When the robot hand 10 shown in FIGS. 2 and 3 is used to give an instruction to the controller 30 from the console 40 of FIG. 4 to manually operate the robot, the controller 30 is controlled in the same manner as described above. Hand 10
The direction of the non-contact type proximity distance sensor close to the moving direction of is changed so as to be parallel to the path, and the distance between the hand 10 and the obstacle detected by the changed non-contact type proximity distance sensor is monitored, When approaching a predetermined distance or less, the controller 30 issues an alarm from the speaker 31, so that the operator operates the console 40 at this time to stop the operation of the robot.

Therefore, even in the case of manual operation, it is possible to avoid collision with an obstacle.

[0020]

As described above in detail, according to the present invention, the collision avoidance of the robot with the obstacle can be performed even when the robot autonomously operates or manually operates the robot. There is.

[Brief description of drawings]

FIG. 1 is a principle diagram of the present invention,

FIG. 2 is a diagram showing a robot hand having a non-contact type proximity distance sensor according to an embodiment of the present invention,

FIG. 3 is a diagram showing a robot hand having a non-contact type proximity distance sensor with a rotation mechanism according to an embodiment of the present invention,

FIG. 4 is a system configuration diagram of a robot according to an embodiment of the present invention.

[Explanation of symbols]

 1 to 9 are non-contact type proximity sensors, 10 is a hand, 20 is a mounting plate, 30 is a controller, 31 is a speaker, 40 is a console, 41 is a motor, 42 and 43 are gears, and 50 and 51 are with a rotation mechanism. A non-contact type proximity distance sensor, 60 indicates a joint.

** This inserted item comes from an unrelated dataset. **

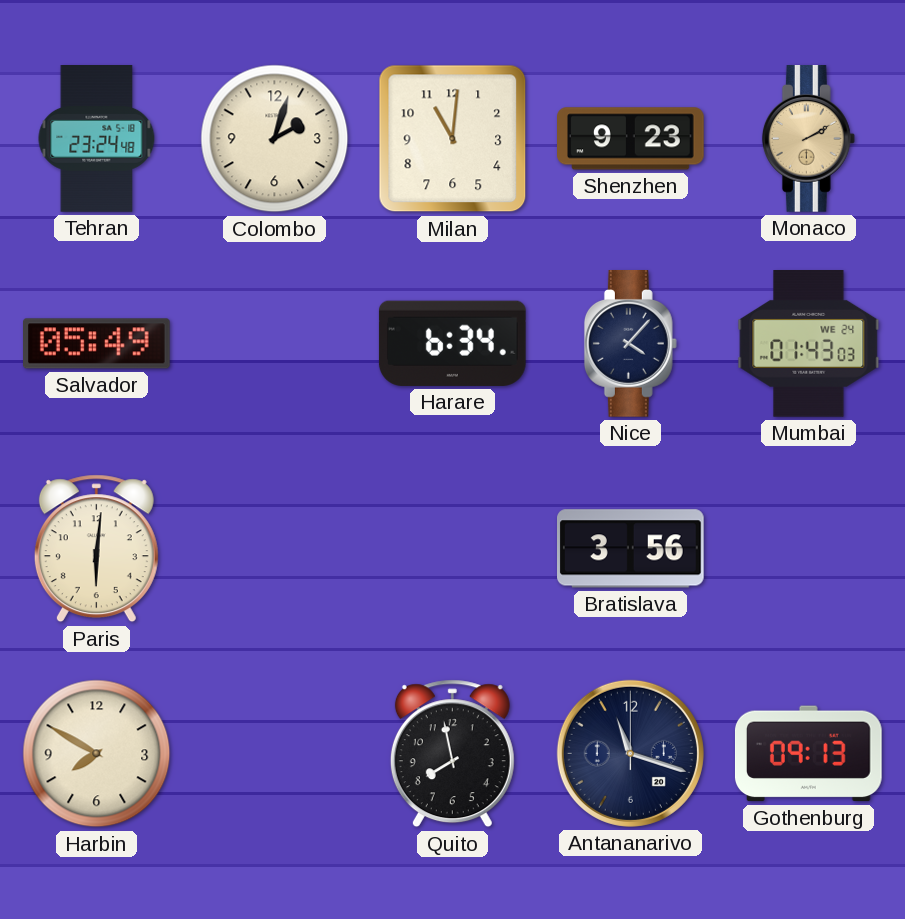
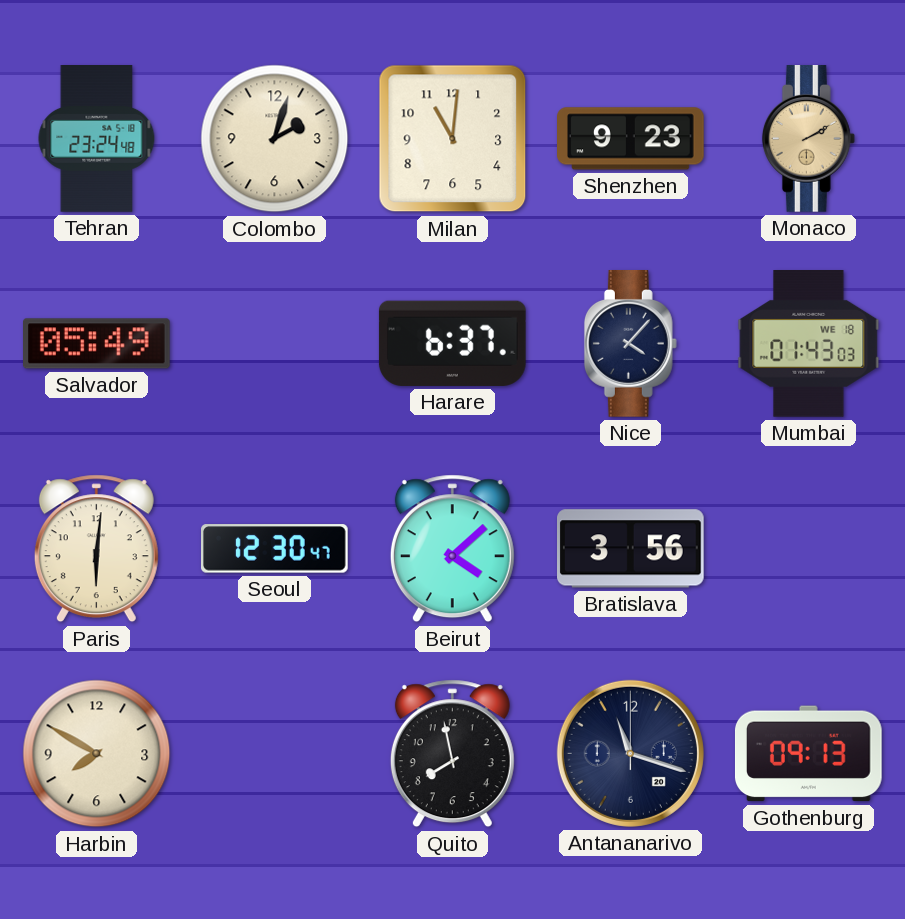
Harare: 6:34 -> 6:37
Mumbai date: WE 24 -> WE 18
Seoul: none -> 12:30
Beirut: none -> 4:08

Continuation of front page (51) Int.Cl. ⁶ Identification number Office reference number FI technical display location G05B 19/18

Claims (3)

[Claims] 1. A plurality of non-contact type proximity distance sensors (1 to 6) are attached in a central axis direction of a hand (10) attached to the tip of an articulated robot and in a direction perpendicular to the central axis direction. When the robot operates, the controller (30) for controlling the robot controls the hand (10) so that the direction of the proximity sensor in the moving direction is parallel to the path. Rotate the tip axis of (10),
Moreover, the distance between the hand (10) and the obstacle detected by the proximity distance sensor whose direction is changed is monitored, and when the distance is less than a predetermined distance, the operation of the robot is stopped and an alarm is issued. A method for preventing collision of a robot, which is characterized by the above. 2. The distance detection direction from the central axis direction to the direction perpendicular to the central axis direction of the hand (10) attached to the tip of the articulated robot via a rotation mechanism in the central axis direction. A plurality of non-contact type proximity distance sensors (50 to 52) with a rotating mechanism that can be changed to a robot are attached, and a controller (3) that controls the robot when the robot operates.
0) so that the direction of the non-contact type proximity distance sensor with a rotation mechanism in the moving direction of the hand (10) is parallel to the path, and the tip axis of the hand (10) and the rotation mechanism if necessary The distance between the hand (10) and the obstacle detected by the proximity distance sensor that has rotated and changed its direction is monitored, and when the distance is less than a predetermined distance, the operation of the robot is stopped and an alarm is issued. A method for preventing a collision of a robot characterized by being emitted. 3. When the robot according to any one of claims 1 and 2 is manually operated through the controller (30), the robot is controlled by the controller (30) so that its orientation is changed so as to be parallel to the path. A robot characterized in that the controller (30) issues an alarm when the distance between the hand (10) and the obstacle detected by the contact type proximity distance sensor approaches a predetermined distance or less. Collision prevention method.